The SM margin has narrowed due to tumbling SM prices, hit by bearish China domestic market in the middle of the typical off-peak season in winter.
The FOB Korea SM marker fell US$30/mt from Friday to US$883.50/mt Monday, a six-week low. But the FOB Northeast Asia ethylene marker remained flat over the same period at US$1055/mt, its highest since August 11 at US$1075/mt. The FOB Korea benzene marker fell US$11.50/mt from Friday to $633/mt Monday.
The Asian ethylene market has been climbing since early September, in line with tight supplies from another round of steam cracker turnarounds in the region in Q3 and Q4. In South Korea, Lotte Chemical shut its 1 mln mt/year naphtha-fed steam cracker in Daesan from October 12 to early November for annual maintenance. In Indonesia, Chandra Asri shut its 600,000 mt/year steam cracker in Anyer from late September an annual maintenance. The cracker is due to restart December 24.
The strength in the Asian ethylene market accelerated in November following an emergency shutdown of Shell's steam cracker in the Netherlands. Shell shut its 910,000 mt/year steam cracker November 11 following a fire. It will take around four weeks to restart the plant. The shutdown prompted fresh supply crunch concerns as US ethylene cargoes are now seen to be moving to Europe instead of Asia.
The location spread between Europe and Asia was calculated at US$71/mt Monday. Typically, traders prefer to move ethylene cargoes to Asia from the Americas if the EU-Asia location spread is more than US$100/mt.
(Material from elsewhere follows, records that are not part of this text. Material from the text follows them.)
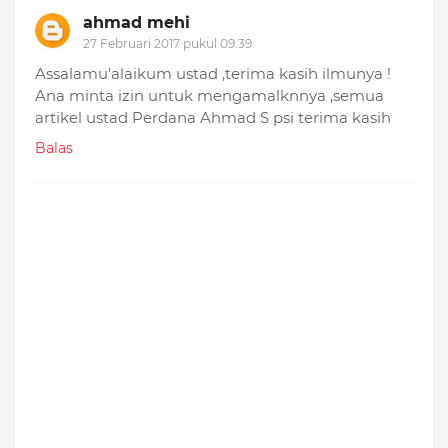
ahmad mehi
27 Februari 2017 pukul 09.39
Assalamu'alaikum ustad ,terima kasih ilmunya !
Ana minta izin untuk mengamalknnya ,semua
artikel ustad Perdana Ahmad S psi terima kasih
Balas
Market participants expect the SM margin to remain negative in the fourth quarter and early Q1 next year, given low seasonal demand and a flurry of US SM cargoes arriving in Asia. Many US SM producers tend to sell cargoes at the end of the year to clear out stock, a market source said. SM demand in Q4-Q1 depends on stockpiling by end-users ahead of China's Lunar New Year holiday in February, but it may not be as strong as previous years, a market source said Monday. SM demand is likely to weaken further until February, because of slower construction activity, which will exacerbate the currently sluggish downstream expandable polystyrene market, market sources said.